After a period of time, the injustice of the internees’ situation was realised and they were permitted to return to England. Most of the internees were released by early 1942, many of them returned to Britain and some 700 or so remained in Australia.

Of the internees who remained in Australia many volunteered for service in the Australian Imperial Force, in the 8th Australian Employment Company.

The internees’ arrival is regarded as one of the greatest influxes of academic and artistic talent to have entered Australia on a single vessel.

Initially treated as a scandal, the story today is a significant chapter in the history of Jewish immigration to Australia. About 700 of the ‘Dunera Boys’ stayed in this country, some of these were intellectuals, economists and artists and some where hardworking men looking for a fresh start in a new country. Regardless of their background many made a significant contribution to the emerging multicultural Australian society.

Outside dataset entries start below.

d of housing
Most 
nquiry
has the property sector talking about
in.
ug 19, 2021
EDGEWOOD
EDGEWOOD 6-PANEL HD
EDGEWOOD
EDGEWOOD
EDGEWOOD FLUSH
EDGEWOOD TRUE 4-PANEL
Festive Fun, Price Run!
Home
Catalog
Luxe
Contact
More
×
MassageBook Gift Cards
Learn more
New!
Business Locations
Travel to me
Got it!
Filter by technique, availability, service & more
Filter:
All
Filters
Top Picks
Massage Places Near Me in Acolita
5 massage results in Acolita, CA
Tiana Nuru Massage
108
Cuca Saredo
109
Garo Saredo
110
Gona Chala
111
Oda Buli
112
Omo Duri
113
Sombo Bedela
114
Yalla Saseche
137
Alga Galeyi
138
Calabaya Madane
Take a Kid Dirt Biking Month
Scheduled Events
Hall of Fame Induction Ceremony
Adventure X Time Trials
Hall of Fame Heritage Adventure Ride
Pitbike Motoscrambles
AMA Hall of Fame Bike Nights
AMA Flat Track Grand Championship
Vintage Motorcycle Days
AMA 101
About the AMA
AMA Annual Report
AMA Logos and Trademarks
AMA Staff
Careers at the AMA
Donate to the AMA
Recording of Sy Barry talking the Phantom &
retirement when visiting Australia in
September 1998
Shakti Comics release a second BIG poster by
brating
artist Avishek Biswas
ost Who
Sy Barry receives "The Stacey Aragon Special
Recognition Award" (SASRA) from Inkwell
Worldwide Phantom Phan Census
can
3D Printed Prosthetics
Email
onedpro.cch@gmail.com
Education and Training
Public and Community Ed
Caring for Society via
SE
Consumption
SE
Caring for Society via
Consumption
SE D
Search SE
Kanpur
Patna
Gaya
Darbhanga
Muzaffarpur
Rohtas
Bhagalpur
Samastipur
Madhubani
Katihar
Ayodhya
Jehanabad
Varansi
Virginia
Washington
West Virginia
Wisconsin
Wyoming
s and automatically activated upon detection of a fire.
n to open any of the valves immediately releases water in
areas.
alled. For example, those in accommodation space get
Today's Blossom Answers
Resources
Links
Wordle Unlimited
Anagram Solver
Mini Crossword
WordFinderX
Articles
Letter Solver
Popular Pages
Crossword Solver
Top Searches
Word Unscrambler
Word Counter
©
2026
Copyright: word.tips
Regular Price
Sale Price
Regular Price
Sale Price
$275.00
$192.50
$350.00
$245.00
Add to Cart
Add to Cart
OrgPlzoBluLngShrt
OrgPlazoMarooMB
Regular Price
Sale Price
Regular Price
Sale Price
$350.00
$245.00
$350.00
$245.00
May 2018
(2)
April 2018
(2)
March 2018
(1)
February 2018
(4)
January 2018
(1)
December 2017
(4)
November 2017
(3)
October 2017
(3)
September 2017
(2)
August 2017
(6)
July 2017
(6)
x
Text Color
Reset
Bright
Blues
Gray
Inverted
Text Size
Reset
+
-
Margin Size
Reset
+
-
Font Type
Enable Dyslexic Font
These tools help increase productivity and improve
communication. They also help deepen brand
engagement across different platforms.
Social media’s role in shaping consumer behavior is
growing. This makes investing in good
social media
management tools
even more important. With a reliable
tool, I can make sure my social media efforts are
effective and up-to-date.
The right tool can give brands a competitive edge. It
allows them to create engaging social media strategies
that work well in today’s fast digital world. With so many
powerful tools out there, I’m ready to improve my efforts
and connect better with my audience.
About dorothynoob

Looking back years after their ordeal, one of the Dunera Boys, Horst Jacobs, who was at the time the president of the Hay-Tatura Association (now the Dunera Association), said:

“We who arrived in Sydney on HMT Dunera on September 6th 1940 have indeed been lucky. Had we travelled in peacetime on a scheduled P&O liner, our shipboard friends, who became our extended family, would have been but acquaintances; we would have been more shallow and narrow-minded. The experience was a great leveller — we were all equal in misfortune.”